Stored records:
· · · ·

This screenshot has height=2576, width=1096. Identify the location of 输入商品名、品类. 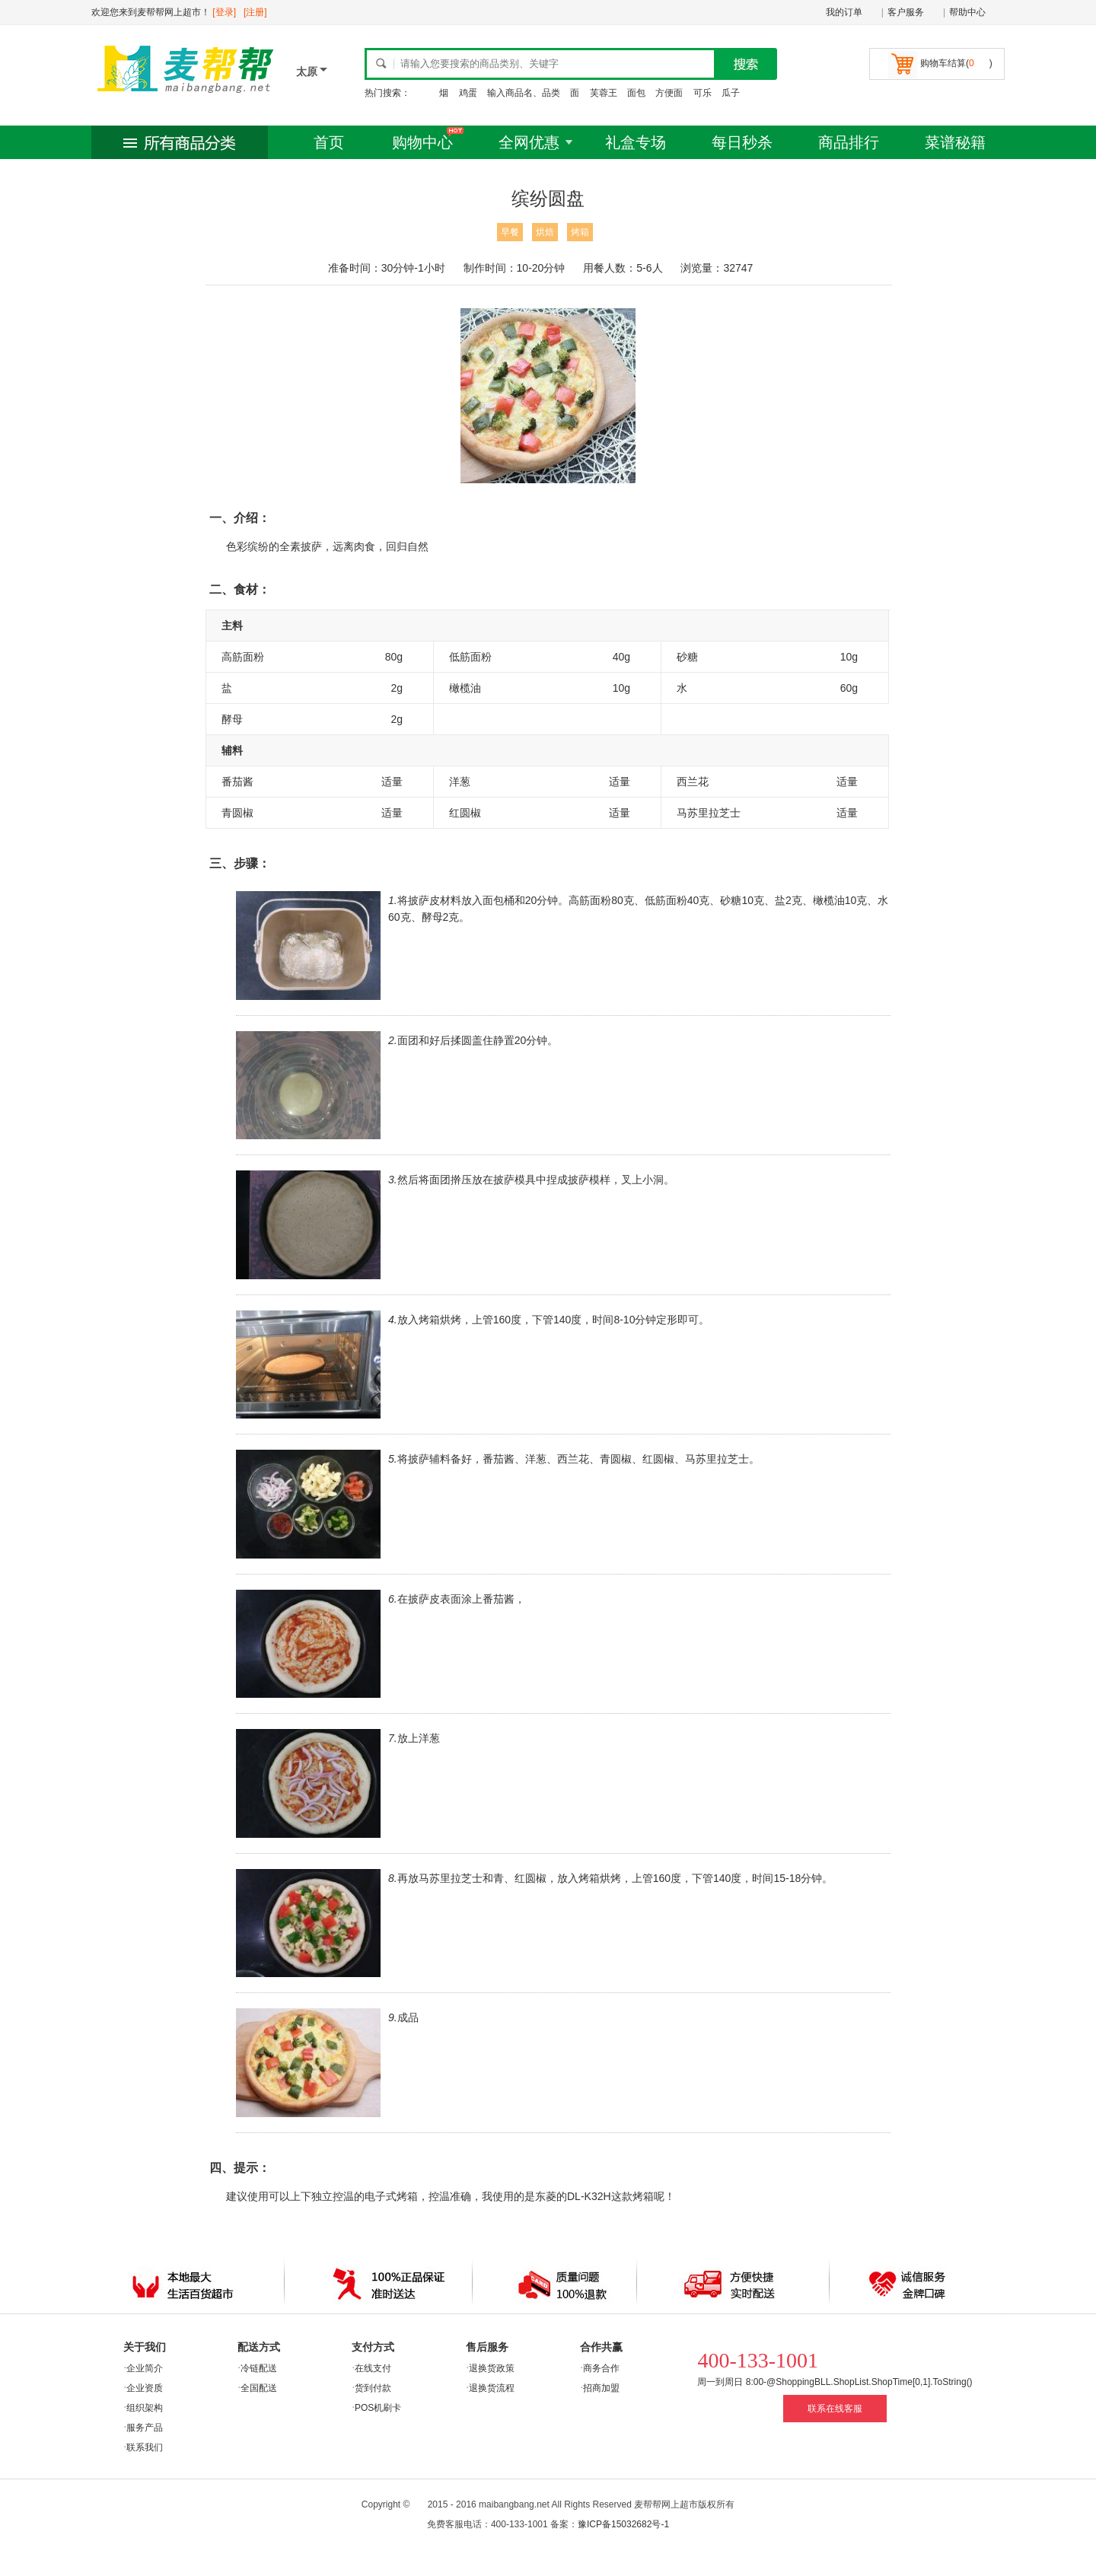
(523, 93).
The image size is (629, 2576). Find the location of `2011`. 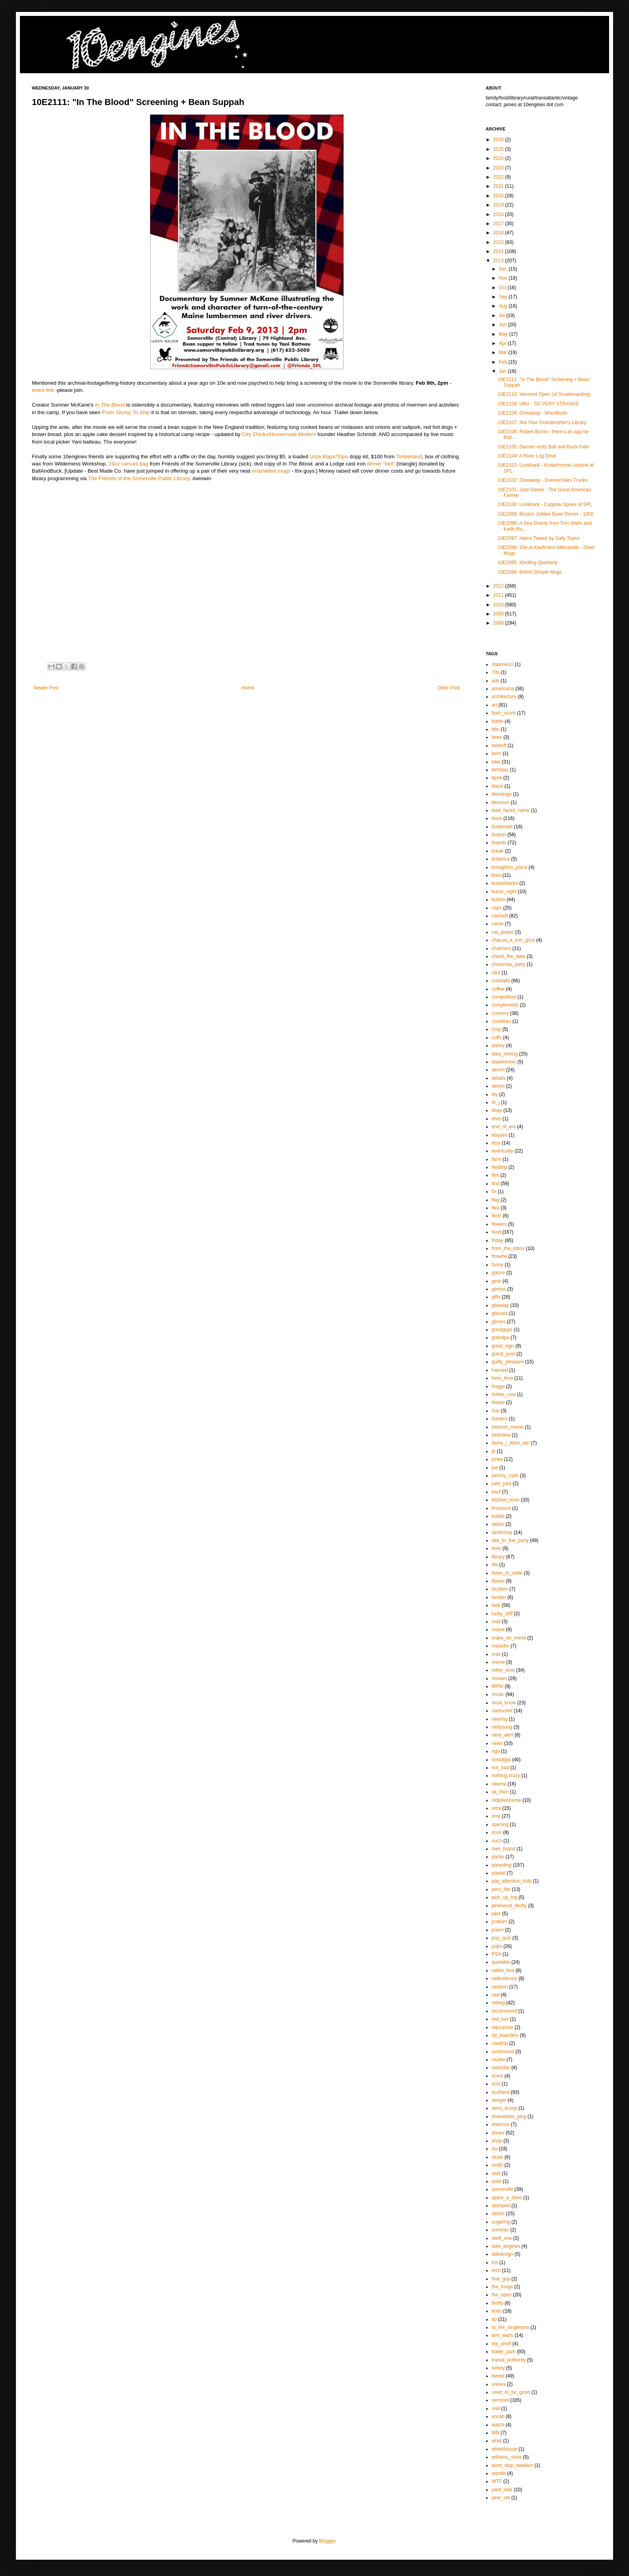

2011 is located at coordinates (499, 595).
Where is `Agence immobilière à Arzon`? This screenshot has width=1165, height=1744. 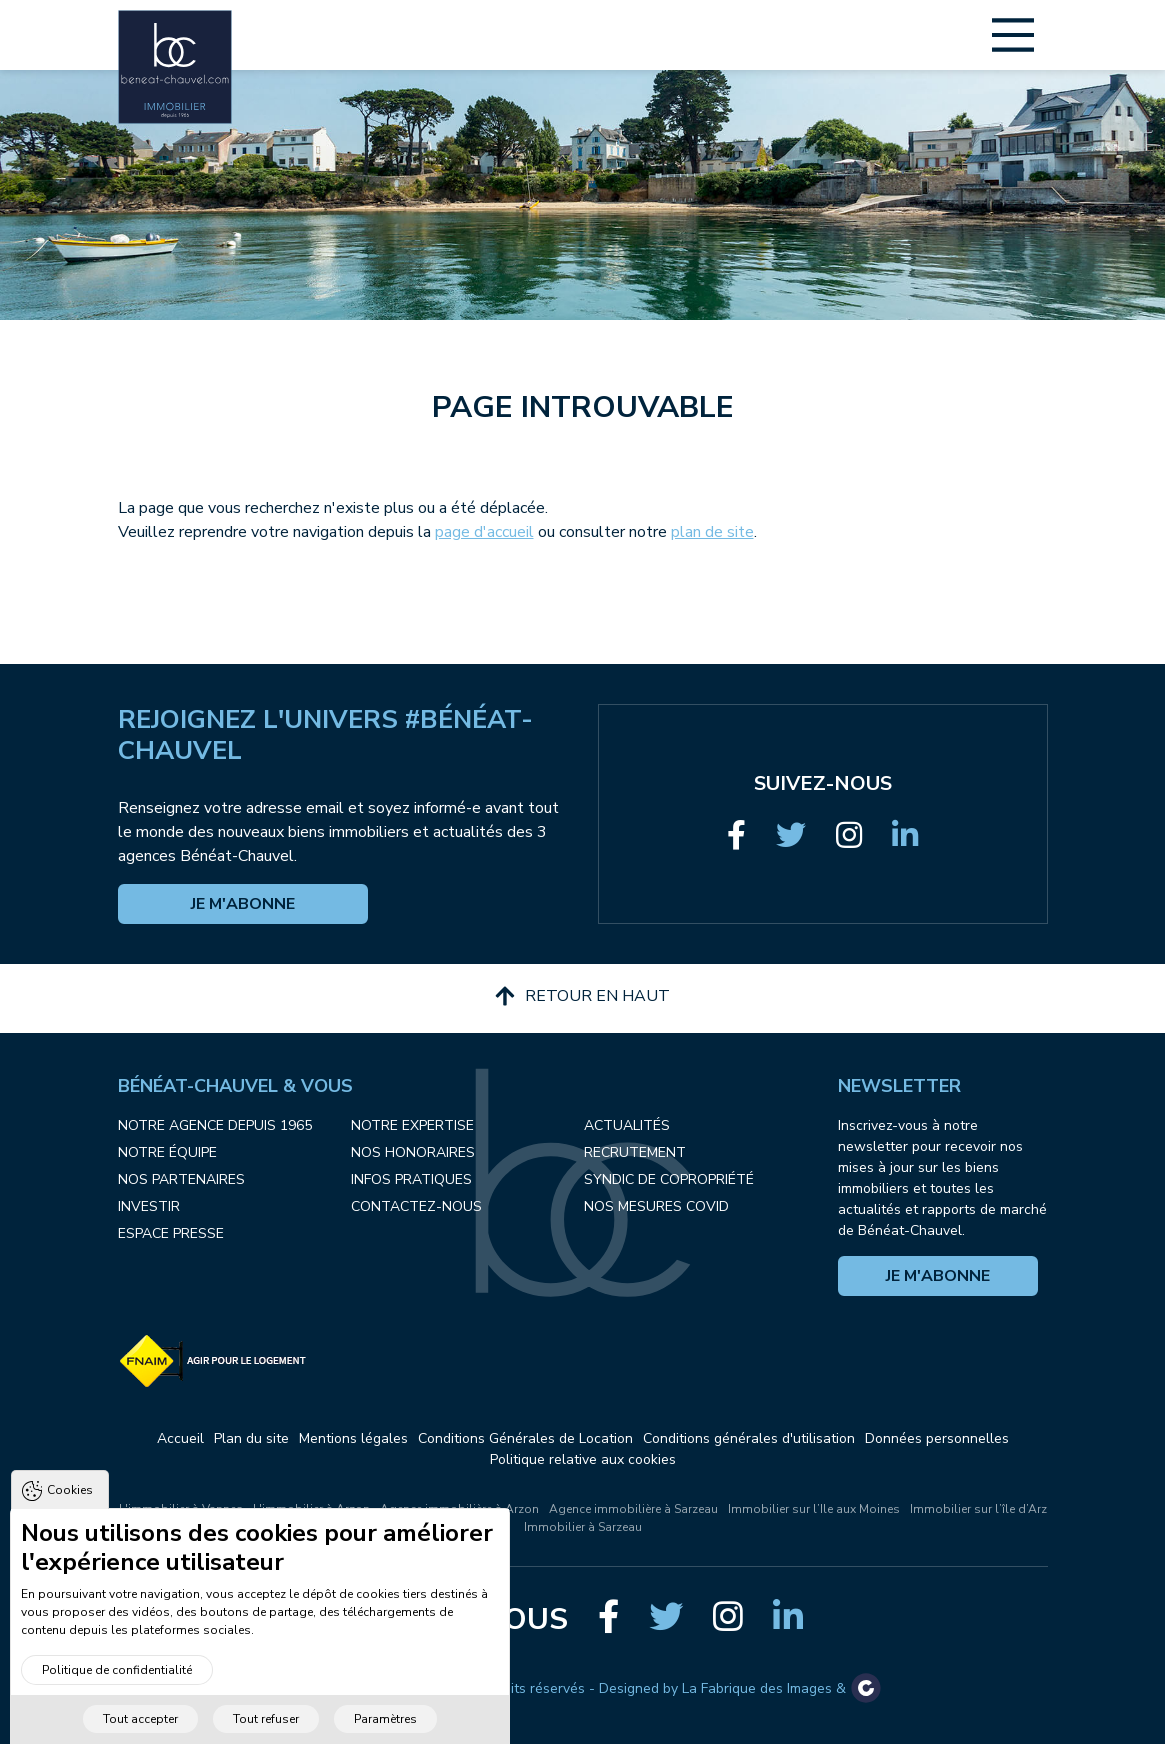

· · · ·

Exercise goal. The records above are to be transcribed word for word. Skip the images.

Expected answer.
This screenshot has height=2576, width=1096. Identify the location of 输入商品名、品类. 
(523, 93).
The image size is (629, 2576). Find the location of `2011`. 

2011 is located at coordinates (499, 595).
Where is `Agence immobilière à Arzon`? This screenshot has width=1165, height=1744. 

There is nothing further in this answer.